> [WORK TO COMPLETE]: Below are the records; repeat exactly their lines between the line holding "Перевод из других вузов (90, 2407)" and the line holding "Accepteer Cookies [button] (170, 65)", inclusive, skipping the pictures.

> [RAW DATA]:
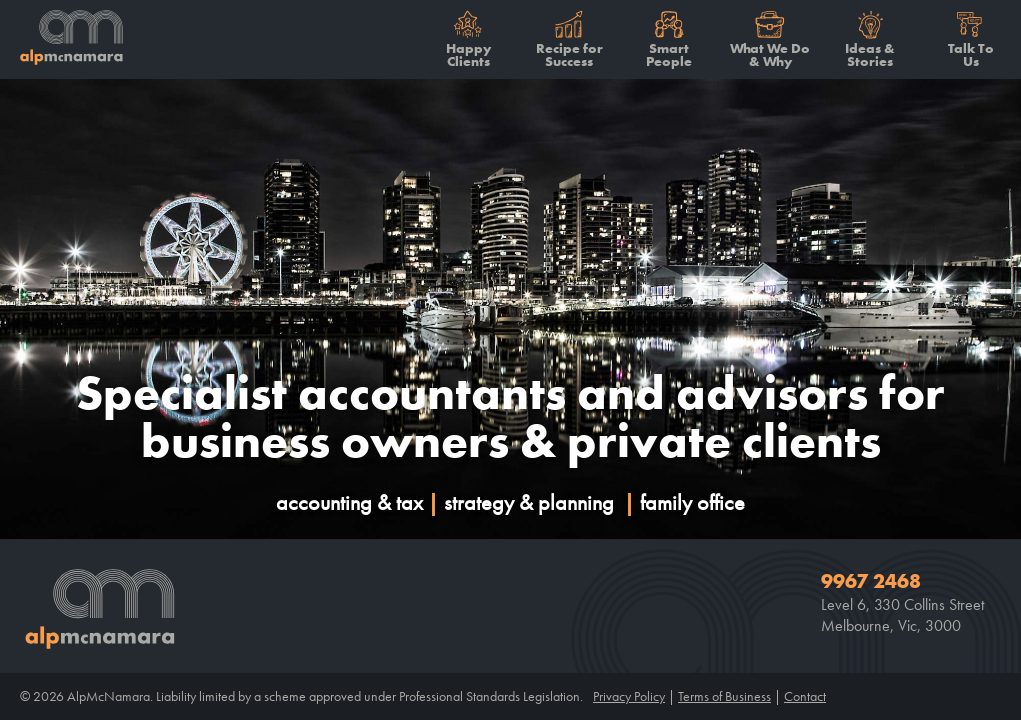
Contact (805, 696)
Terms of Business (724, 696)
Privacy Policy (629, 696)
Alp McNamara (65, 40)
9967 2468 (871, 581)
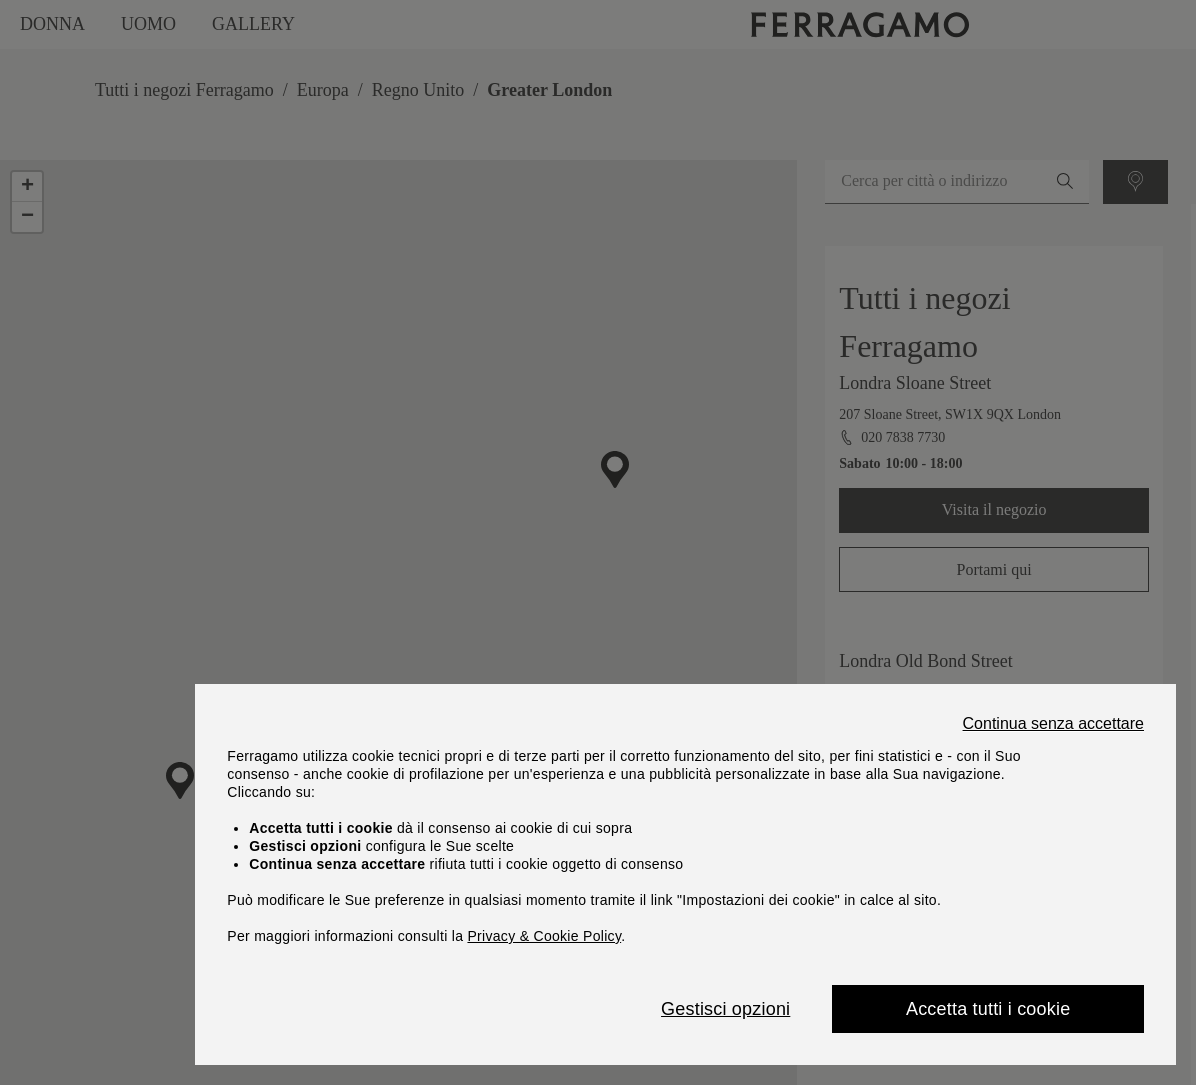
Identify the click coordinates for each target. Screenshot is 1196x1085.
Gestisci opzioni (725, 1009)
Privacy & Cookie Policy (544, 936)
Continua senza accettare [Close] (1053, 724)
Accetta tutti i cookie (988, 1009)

==

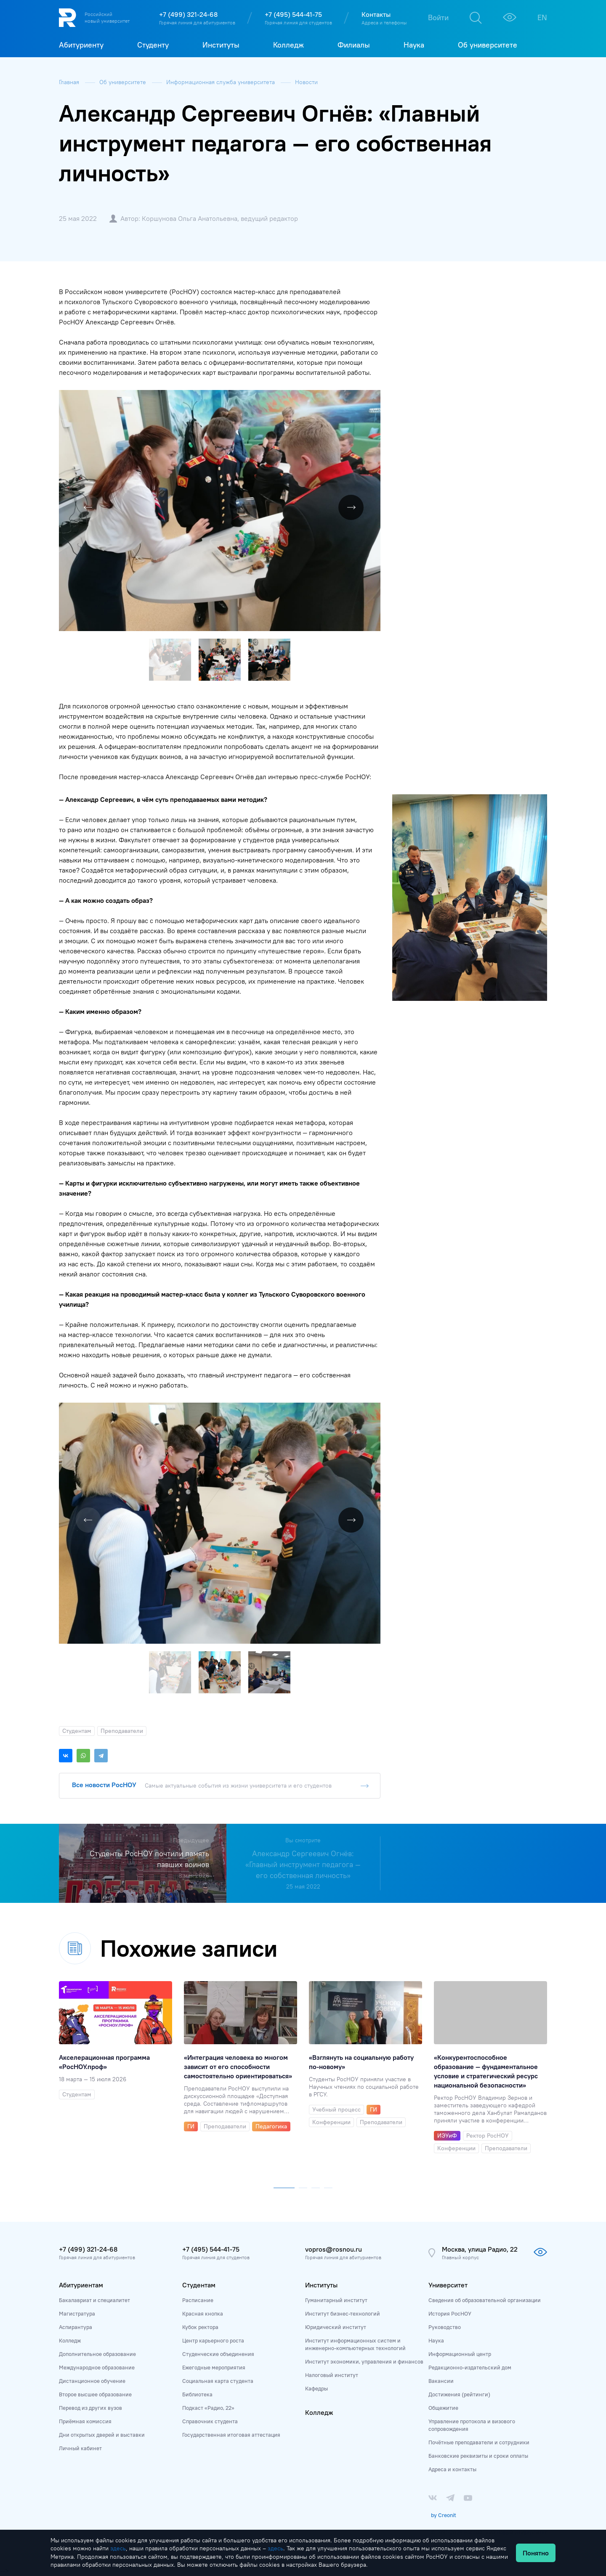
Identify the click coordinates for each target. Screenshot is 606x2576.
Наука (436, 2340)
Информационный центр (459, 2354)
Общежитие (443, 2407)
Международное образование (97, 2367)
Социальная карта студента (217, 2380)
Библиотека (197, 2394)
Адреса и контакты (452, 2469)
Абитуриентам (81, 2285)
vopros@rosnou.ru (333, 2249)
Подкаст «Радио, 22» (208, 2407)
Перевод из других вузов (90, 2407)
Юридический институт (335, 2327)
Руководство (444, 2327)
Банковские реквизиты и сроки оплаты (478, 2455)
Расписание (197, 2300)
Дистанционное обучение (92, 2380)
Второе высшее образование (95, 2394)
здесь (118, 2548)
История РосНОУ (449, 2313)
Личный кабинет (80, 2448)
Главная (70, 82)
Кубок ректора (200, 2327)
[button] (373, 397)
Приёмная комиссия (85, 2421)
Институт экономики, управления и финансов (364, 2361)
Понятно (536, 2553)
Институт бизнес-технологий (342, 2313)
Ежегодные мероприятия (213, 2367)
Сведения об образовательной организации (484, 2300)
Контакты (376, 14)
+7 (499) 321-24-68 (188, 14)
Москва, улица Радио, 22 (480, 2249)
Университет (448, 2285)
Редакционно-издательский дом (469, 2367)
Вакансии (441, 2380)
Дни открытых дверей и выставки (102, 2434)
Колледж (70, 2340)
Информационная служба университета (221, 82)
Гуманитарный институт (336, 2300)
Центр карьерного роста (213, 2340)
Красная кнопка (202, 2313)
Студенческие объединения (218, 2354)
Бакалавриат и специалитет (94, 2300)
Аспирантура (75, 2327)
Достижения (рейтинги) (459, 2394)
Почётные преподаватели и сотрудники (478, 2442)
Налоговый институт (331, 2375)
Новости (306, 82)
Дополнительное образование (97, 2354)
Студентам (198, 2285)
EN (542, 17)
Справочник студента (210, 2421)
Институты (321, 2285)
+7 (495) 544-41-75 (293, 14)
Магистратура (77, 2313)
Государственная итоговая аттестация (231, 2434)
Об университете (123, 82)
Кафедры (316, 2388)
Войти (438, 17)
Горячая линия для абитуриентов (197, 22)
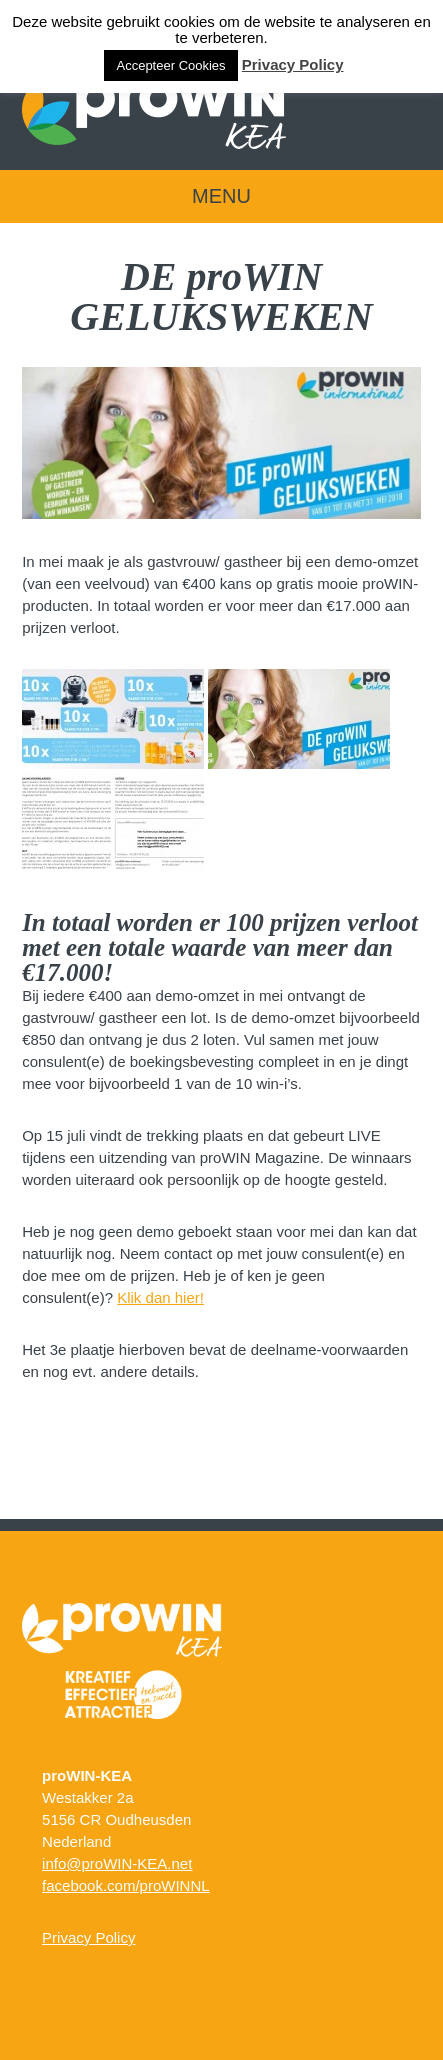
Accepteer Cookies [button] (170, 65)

==

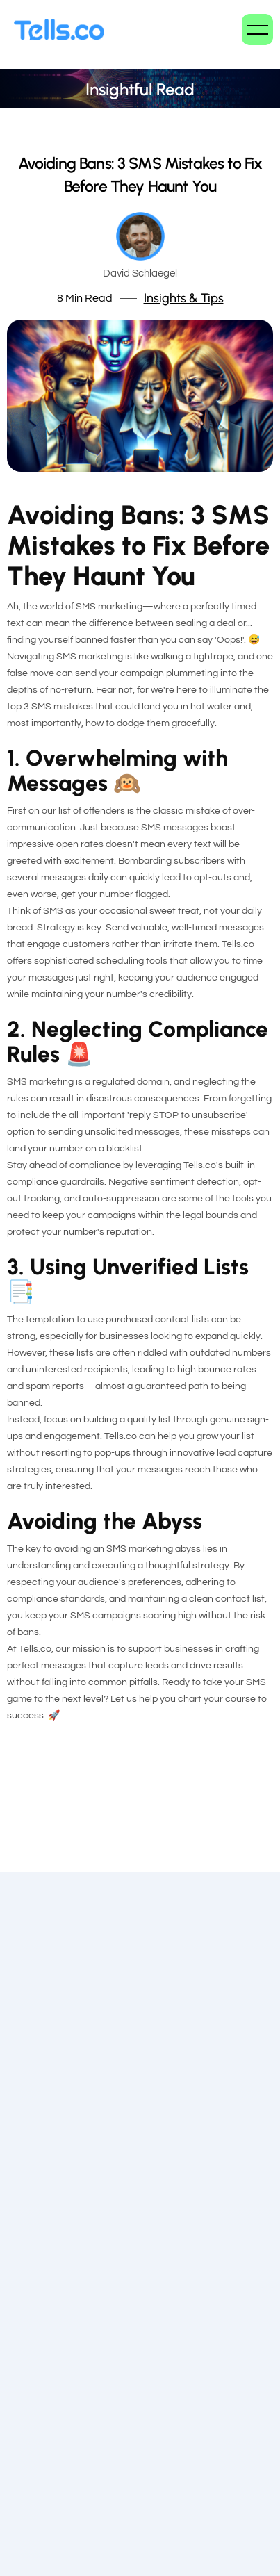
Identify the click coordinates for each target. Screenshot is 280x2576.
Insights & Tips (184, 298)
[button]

> [TASK RESULT]:
Перевод из других вузов (90, 2407)
Юридический институт (335, 2327)
Руководство (444, 2327)
Банковские реквизиты и сроки оплаты (478, 2455)
Расписание (197, 2300)
Дистанционное обучение (92, 2380)
Второе высшее образование (95, 2394)
здесь (118, 2548)
История РосНОУ (449, 2313)
Личный кабинет (80, 2448)
Главная (70, 82)
Кубок ректора (200, 2327)
[button] (373, 397)
Приёмная комиссия (85, 2421)
Институт экономики, управления и финансов (364, 2361)
Понятно (536, 2553)
Институт бизнес-технологий (342, 2313)
Ежегодные мероприятия (213, 2367)
Сведения об образовательной организации (484, 2300)
Контакты (376, 14)
+7 (499) 321-24-68 (188, 14)
Москва, улица Радио, 22 (480, 2249)
Университет (448, 2285)
Редакционно-издательский дом (469, 2367)
Вакансии (441, 2380)
Дни открытых дверей и выставки (102, 2434)
Колледж (70, 2340)
Информационная служба университета (221, 82)
Гуманитарный институт (336, 2300)
Центр карьерного роста (213, 2340)
Красная кнопка (202, 2313)
Студенческие объединения (218, 2354)
Бакалавриат и специалитет (94, 2300)
Аспирантура (75, 2327)
Достижения (рейтинги) (459, 2394)
Почётные преподаватели и сотрудники (478, 2442)
Налоговый институт (331, 2375)
Новости (306, 82)
Дополнительное образование (97, 2354)
Студентам (198, 2285)
EN (542, 17)
Справочник студента (210, 2421)
Институты (321, 2285)
+7 (495) 544-41-75 (293, 14)
Магистратура (77, 2313)
Государственная итоговая аттестация (231, 2434)
Об университете (123, 82)
Кафедры (316, 2388)
Войти (438, 17)
Горячая линия для абитуриентов (197, 22)
Accepteer Cookies [button] (170, 65)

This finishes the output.